Lo scenario: la periferia napoletana e casertana post globale, teatro di un’apocalissi ambientale ultratrentennale, senza cenni di discontinuità. Quasi una scatola nera della modernità, dove sono più evidenti le secrezioni tossiche e disumanizzanti di un sistema iniquo, quasi irreale, al limite della degenerazione antropologica. La terra diventa veleno, il rinnegare l’identità ancestrale dei nostri avi, il fuoco che consuma tutto ciò che il mondo ricco non vuole più, generando morte. Palazzoni dormitorio, amministrazioni comunali sciolte per infiltrazioni mafiose o in bancarotta, piloni stradali, campi rom, discariche, centri commerciali. Emigrazione, omologazione, abbandono sociale. Spirito di sopravvivenza e spregiudicata creatività endemica. Dentro questi contenitori, che spesso diventano contenuti, contraddizioni isteriche al limite della schizofrenia intellettuale.

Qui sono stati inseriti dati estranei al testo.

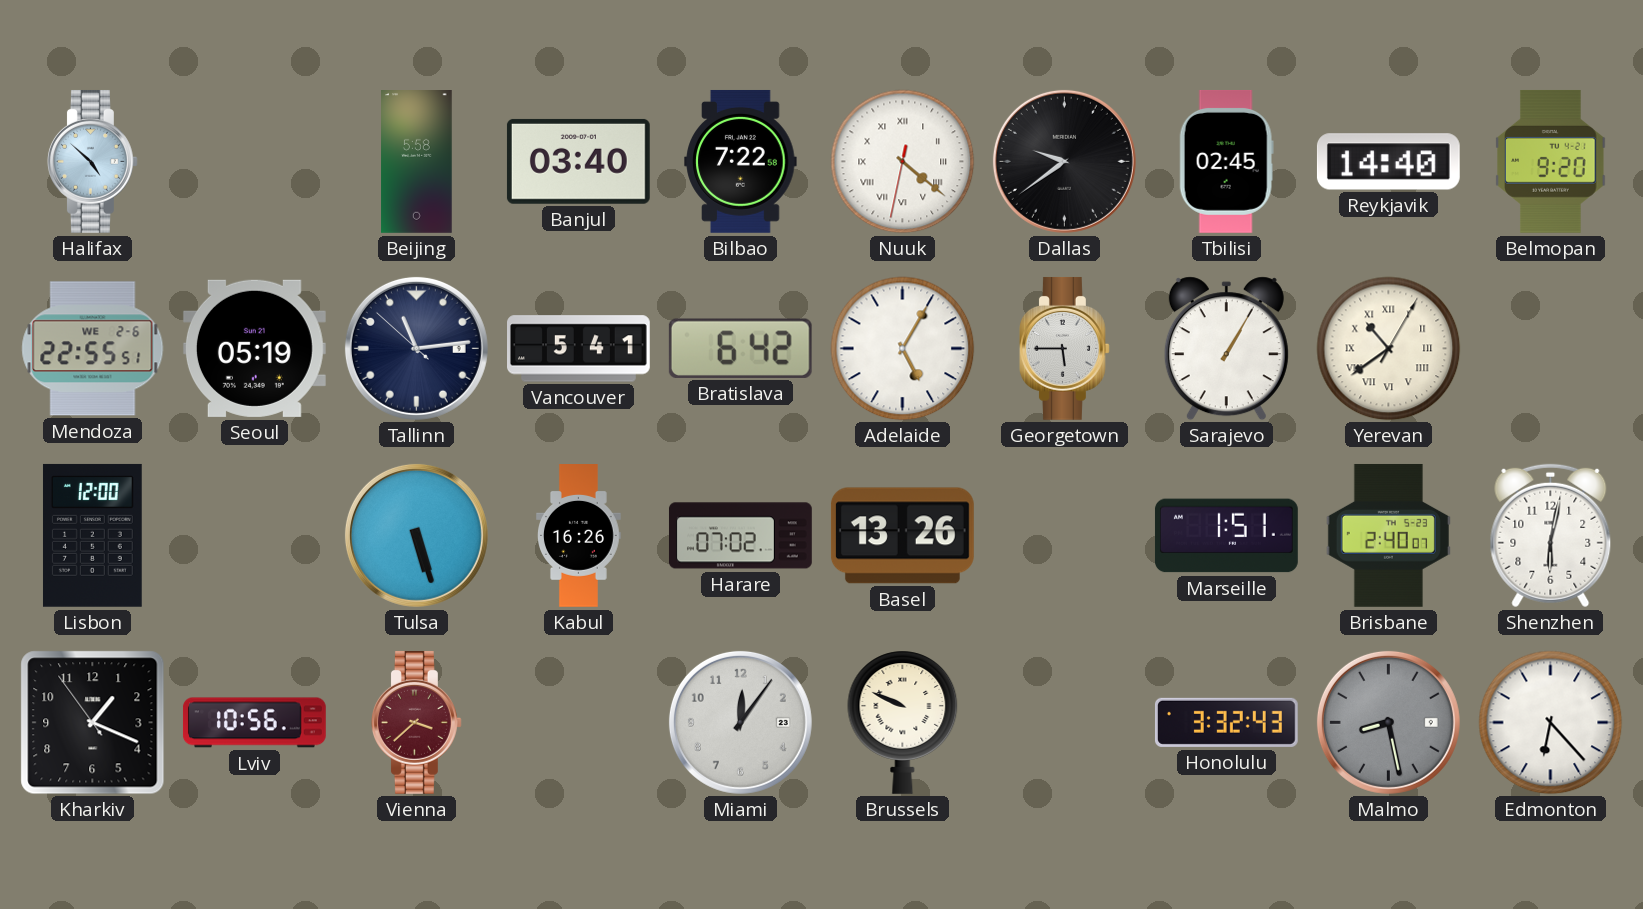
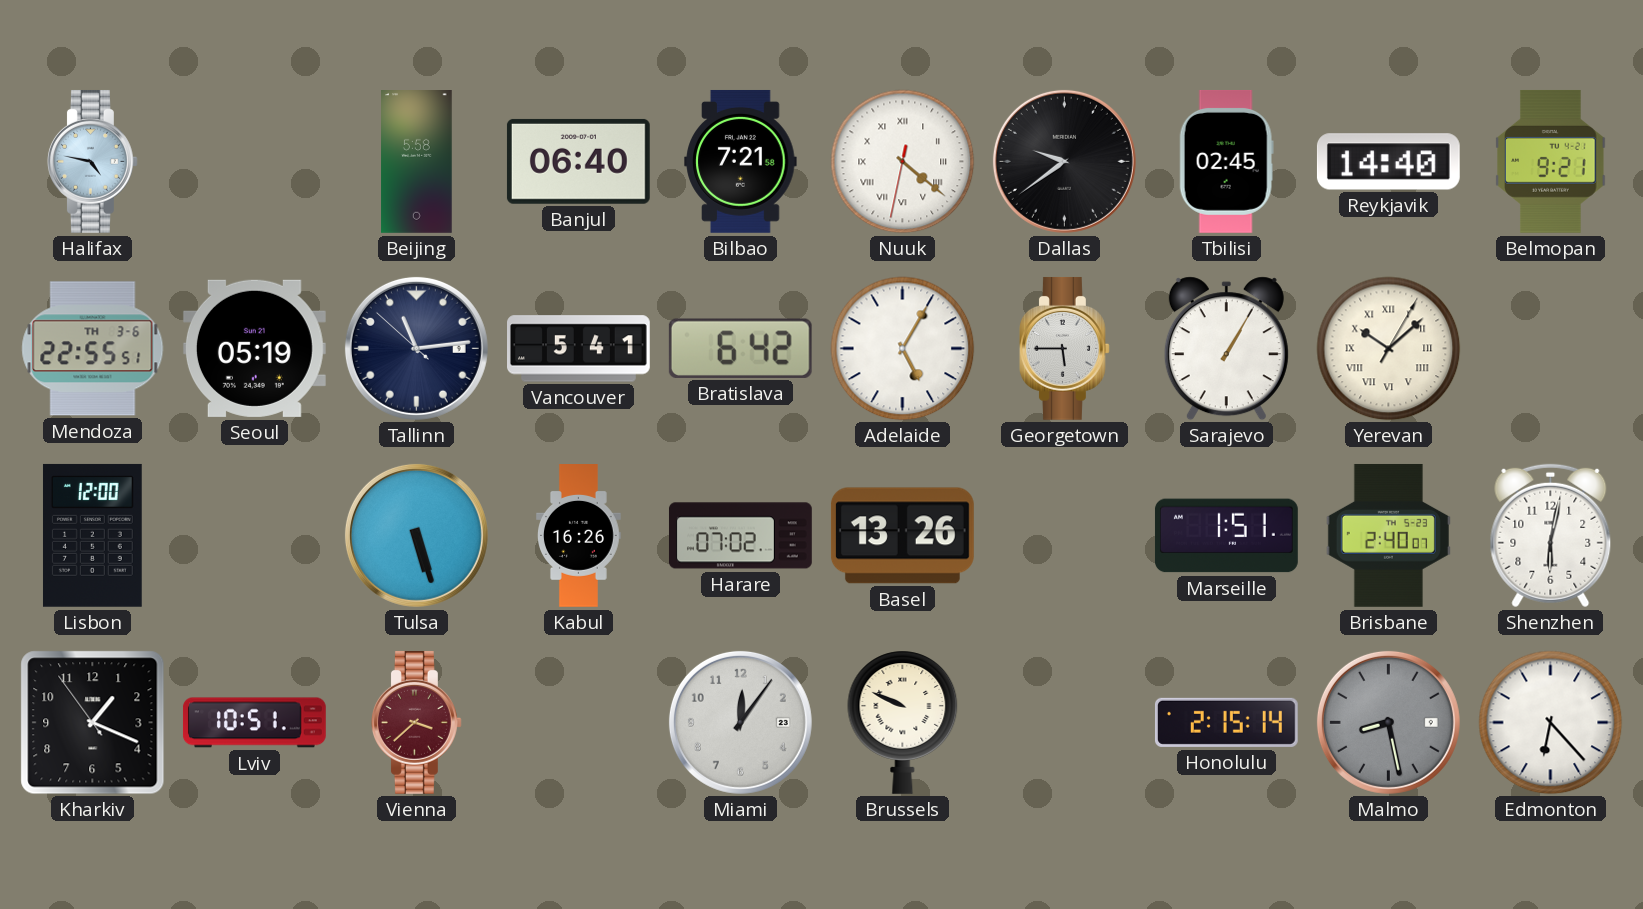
Halifax: 4:52 -> 4:47
Banjul: 03:40 -> 06:40
Bilbao: 7:22 -> 7:21
Belmopan: 9:20 -> 9:21
Mendoza date: WE 2-6 -> TH 3-6
Yerevan: 10:39 -> 10:08
Lviv: 10:56 -> 10:51
Honolulu: 3:32 -> 2:15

Il tempo è quello del dopo pandemia, dell’apoteosi del mondo senza confini, del mondialismo senza compromessi. O del suo definitivo tracollo, in un crepuscolare, quanto incerto, cammino dell’umanità verso il Caos preinstallato. Spartiacque tra questi eventi duraturi e calamitosi, è lo studio ultimato dal gruppo di lavoro indipendente dell’Istituto Superiore di Sanità, su richiesta della Procura della Repubblica di Napoli Nord nel 2016, con un obiettivo specifico e ben delineato: pubblicare dati empirici e multifattoriali sul nesso tra Terra dei Fuochi ed insorgenza di malattie oncologiche o patologie correlate al disastro campano. I dati sono venuti fuori tra la fine del 2020 e l’inizio del 2021, significativamente scioccanti per la crudezza, in cui emerge un territorio devastato da anni di emergenze e veleni, con coefficienti altissimi di morti e malati nelle zone prese sotto esame. Silenzi, omertà, connivenze, all’ombra di una Chernobyl alle falde del Vesuvio. Dove tante piccole bare bianche aspettano e chiedono una giustizia, che per adesso, ancora non è arrivata.